*** Begin section ***

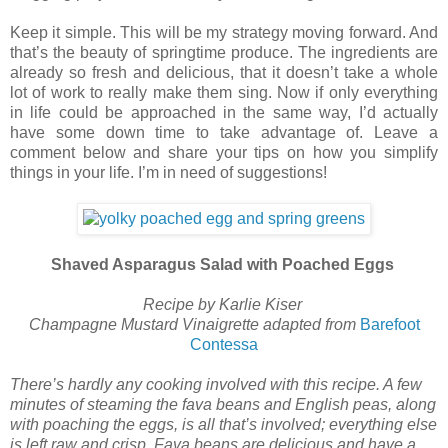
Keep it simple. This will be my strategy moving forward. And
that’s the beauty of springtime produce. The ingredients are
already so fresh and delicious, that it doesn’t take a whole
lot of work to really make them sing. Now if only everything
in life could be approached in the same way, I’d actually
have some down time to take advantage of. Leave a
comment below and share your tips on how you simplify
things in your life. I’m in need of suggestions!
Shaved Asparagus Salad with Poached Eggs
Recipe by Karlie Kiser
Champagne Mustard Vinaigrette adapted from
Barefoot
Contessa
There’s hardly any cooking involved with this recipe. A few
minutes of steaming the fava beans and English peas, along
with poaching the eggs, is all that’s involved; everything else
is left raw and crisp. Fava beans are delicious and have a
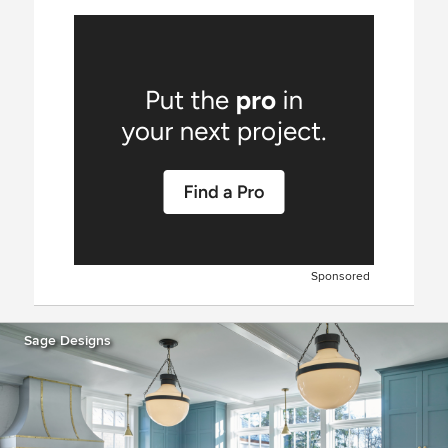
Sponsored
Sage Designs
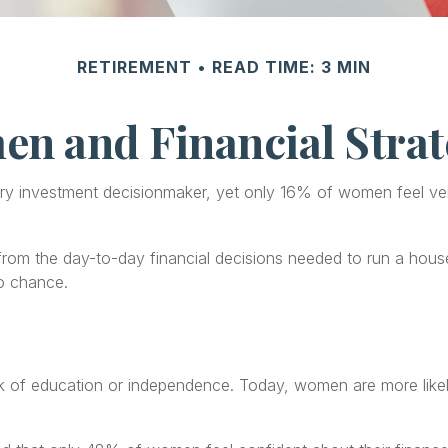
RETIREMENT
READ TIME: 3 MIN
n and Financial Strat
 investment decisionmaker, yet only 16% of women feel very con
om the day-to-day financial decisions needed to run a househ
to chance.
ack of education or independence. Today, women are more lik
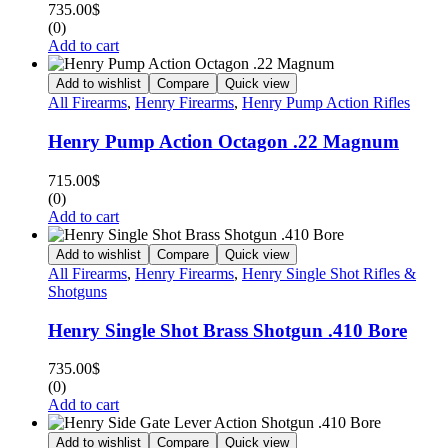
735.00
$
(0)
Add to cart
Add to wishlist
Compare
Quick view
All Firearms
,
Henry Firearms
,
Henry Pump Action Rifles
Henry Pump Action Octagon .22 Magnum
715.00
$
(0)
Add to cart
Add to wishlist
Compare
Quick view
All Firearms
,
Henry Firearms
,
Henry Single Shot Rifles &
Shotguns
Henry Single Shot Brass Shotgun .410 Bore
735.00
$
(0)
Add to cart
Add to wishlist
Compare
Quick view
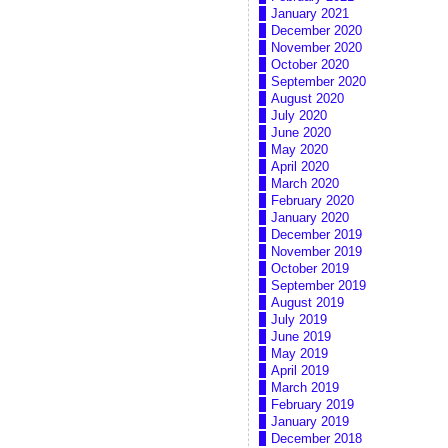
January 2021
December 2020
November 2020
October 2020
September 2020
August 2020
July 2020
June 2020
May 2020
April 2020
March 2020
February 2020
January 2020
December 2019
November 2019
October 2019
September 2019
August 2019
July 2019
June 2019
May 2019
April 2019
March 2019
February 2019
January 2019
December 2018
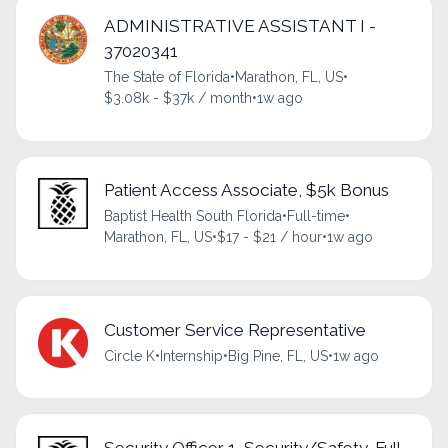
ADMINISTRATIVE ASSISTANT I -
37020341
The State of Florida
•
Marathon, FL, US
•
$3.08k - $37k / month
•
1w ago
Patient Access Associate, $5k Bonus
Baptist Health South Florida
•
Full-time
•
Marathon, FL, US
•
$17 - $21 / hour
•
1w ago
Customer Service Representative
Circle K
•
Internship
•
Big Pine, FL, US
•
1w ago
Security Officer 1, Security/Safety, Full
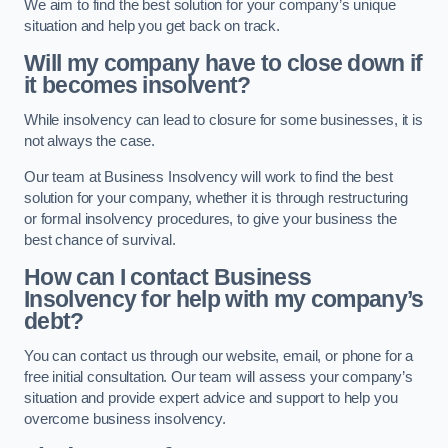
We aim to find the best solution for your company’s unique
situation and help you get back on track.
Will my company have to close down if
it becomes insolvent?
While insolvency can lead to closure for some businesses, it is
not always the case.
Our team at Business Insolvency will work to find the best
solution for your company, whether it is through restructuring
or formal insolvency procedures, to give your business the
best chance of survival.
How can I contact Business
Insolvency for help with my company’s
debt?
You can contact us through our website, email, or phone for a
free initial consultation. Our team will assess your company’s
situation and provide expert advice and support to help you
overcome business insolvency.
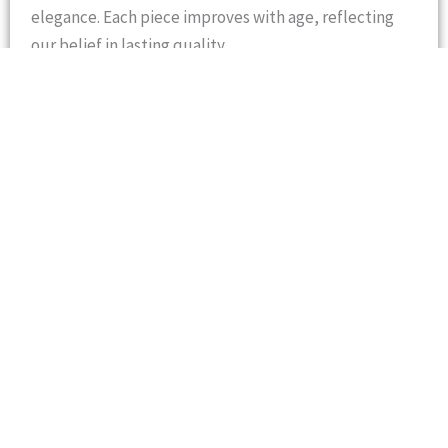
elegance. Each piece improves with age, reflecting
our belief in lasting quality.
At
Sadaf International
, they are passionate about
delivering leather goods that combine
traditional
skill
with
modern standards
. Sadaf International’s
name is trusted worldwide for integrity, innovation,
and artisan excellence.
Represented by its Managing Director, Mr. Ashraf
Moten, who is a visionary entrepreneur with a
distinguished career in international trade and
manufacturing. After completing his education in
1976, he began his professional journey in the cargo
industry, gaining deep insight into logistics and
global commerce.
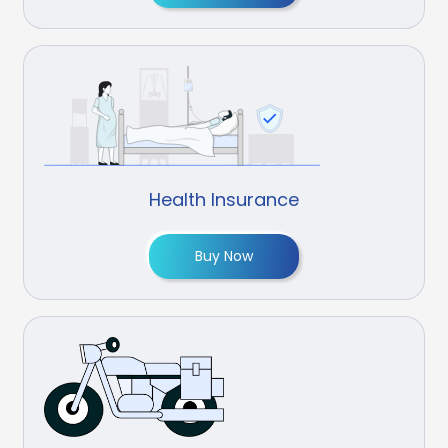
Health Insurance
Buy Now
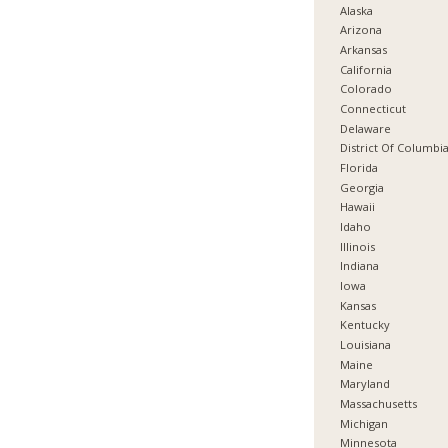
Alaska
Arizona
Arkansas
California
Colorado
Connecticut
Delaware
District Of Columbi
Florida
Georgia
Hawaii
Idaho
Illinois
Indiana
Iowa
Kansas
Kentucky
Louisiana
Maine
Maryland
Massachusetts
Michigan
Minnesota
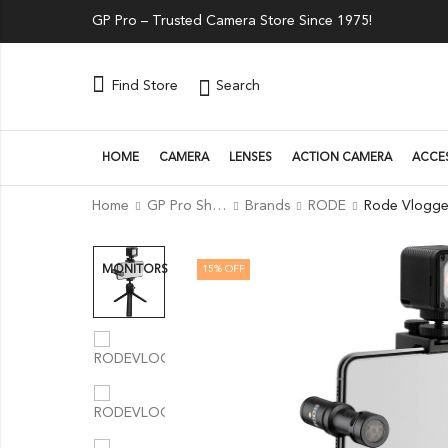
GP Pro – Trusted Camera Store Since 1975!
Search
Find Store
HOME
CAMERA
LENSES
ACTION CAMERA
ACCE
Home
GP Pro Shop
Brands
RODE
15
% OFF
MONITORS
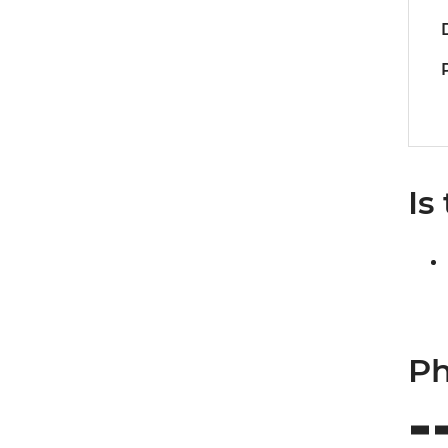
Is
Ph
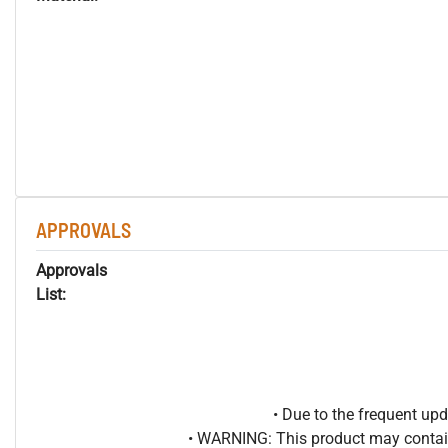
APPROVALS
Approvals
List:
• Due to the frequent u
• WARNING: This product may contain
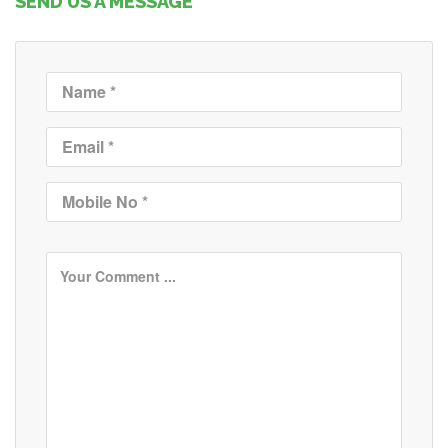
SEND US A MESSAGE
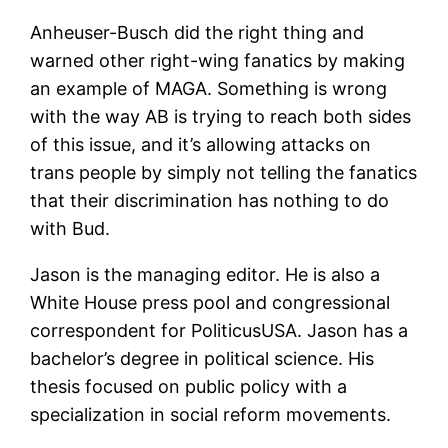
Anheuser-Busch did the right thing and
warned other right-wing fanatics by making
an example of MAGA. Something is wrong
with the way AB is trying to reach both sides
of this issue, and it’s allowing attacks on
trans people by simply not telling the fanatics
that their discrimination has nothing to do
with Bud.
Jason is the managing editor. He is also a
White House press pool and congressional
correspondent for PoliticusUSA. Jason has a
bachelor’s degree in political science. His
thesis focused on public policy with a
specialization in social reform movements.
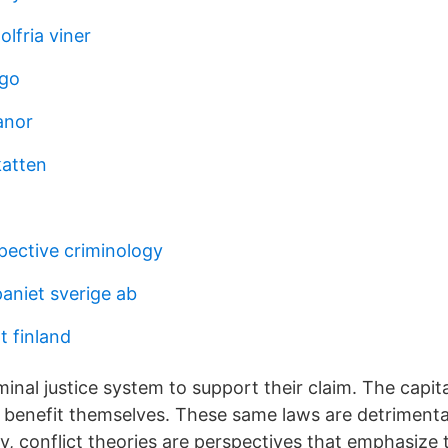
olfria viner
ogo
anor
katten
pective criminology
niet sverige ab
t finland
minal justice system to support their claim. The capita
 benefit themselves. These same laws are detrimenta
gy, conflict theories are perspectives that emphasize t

*** End section ***

| Activity |
Repeat, word for word, the lines of the material above from the one holding "Big Pine, FL, US" through the one holding "with the way AB is trying to reach both sides". Leave out pictures.

| Answer to this problem |
Big Pine, FL, US
•
1w ago
Security Officer 1, Security/Safety, Full
We aim to find the best solution for your company’s unique
situation and help you get back on track.
Will my company have to close down if
it becomes insolvent?
While insolvency can lead to closure for some businesses, it is
not always the case.
Our team at Business Insolvency will work to find the best
solution for your company, whether it is through restructuring
or formal insolvency procedures, to give your business the
best chance of survival.
How can I contact Business
Insolvency for help with my company’s
debt?
You can contact us through our website, email, or phone for a
free initial consultation. Our team will assess your company’s
situation and provide expert advice and support to help you
overcome business insolvency.
elegance. Each piece improves with age, reflecting
our belief in lasting quality.
At
Sadaf International
, they are passionate about
delivering leather goods that combine
traditional
skill
with
modern standards
. Sadaf International’s
name is trusted worldwide for integrity, innovation,
and artisan excellence.
Represented by its Managing Director, Mr. Ashraf
Moten, who is a visionary entrepreneur with a
distinguished career in international trade and
manufacturing. After completing his education in
1976, he began his professional journey in the cargo
industry, gaining deep insight into logistics and
global commerce.
Health Insurance
Buy Now
Alaska
Arizona
Arkansas
California
Colorado
Connecticut
Delaware
District Of Columbi
Florida
Georgia
Hawaii
Idaho
Illinois
Indiana
Iowa
Kansas
Kentucky
Louisiana
Maine
Maryland
Massachusetts
Michigan
Minnesota
GP Pro – Trusted Camera Store Since 1975!
Search
Find Store
HOME
CAMERA
LENSES
ACTION CAMERA
ACCE
Home
GP Pro Shop
Brands
RODE
15
% OFF
MONITORS
Is
Ph
APPROVALS
Approvals
List:
• Due to the frequent u
• WARNING: This product may contain
SEND US A MESSAGE
Anheuser-Busch did the right thing and
warned other right-wing fanatics by making
an example of MAGA. Something is wrong
with the way AB is trying to reach both sides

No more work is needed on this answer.